Developing and training an algorithm
Implementing best practices during this crucial phase.
The AI system provider must face a series of checks and precautions in order to guarantee the quality of the system. However, the following questions are also of interest to users of the system (if they are not the provider), who may be liable should the processing carried out not comply with the GDPR. They can then check the extent to which the provider has taken data protection issues into account in the system design.
Designing and developing a reliable algorithm
When designing the processing, particular attention should be paid to the choice of algorithm, tools and development infrastructure in order to achieve reliable and robust processing.
The following questions may help the data controller to assess whether a balance is maintained between the complexity of the solutions chosen and the loss of explainability.
What type of algorithm is used and how does it work (supervised, unsupervised, continuous or federated learning, learning by reinforcement, etc.)?
Why was this algorithm chosen?
How was it implemented (source of the code, libraries used, etc.)?
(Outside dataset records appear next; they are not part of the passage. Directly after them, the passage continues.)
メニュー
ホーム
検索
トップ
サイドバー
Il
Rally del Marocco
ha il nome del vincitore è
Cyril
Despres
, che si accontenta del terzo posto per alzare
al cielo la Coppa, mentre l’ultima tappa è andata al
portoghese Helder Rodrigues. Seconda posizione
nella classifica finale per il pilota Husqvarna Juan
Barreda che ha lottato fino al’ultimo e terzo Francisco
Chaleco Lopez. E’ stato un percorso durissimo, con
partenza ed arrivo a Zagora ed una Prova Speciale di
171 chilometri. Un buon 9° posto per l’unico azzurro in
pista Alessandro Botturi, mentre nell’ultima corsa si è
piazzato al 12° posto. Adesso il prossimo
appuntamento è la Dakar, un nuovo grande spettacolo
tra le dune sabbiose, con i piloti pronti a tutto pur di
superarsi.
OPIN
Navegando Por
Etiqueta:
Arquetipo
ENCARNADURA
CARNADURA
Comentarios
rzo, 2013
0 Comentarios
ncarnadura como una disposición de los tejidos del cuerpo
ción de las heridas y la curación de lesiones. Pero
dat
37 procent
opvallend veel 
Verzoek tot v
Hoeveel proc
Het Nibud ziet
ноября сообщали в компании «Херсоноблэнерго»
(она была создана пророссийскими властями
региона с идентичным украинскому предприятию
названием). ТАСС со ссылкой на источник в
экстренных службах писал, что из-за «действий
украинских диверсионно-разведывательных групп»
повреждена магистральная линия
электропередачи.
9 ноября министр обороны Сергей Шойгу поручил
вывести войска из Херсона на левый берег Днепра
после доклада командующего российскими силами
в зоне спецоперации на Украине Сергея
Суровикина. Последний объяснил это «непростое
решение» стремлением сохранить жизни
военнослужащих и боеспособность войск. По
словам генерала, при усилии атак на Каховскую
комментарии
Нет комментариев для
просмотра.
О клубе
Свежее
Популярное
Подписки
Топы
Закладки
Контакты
Has the algorithm used been tested by independent third parties?
Has a literature review been carried out?
Has a comparison with similar systems been made?
Which criteria were used?
Are third-party tools used?
Are they considered reliable and proven?
Has a search for possible flaws in the tool documentation and among the developer community raised any points of interest?
Is any monitoring scheduled for tool updates?
Is the AI algorithm available as open source?
Have the algorithms been sufficiently tested by third parties?
If so, by whom and how?
Are the algorithms state of the art?
Is community feedback on the algorithms encouraged and taken into account?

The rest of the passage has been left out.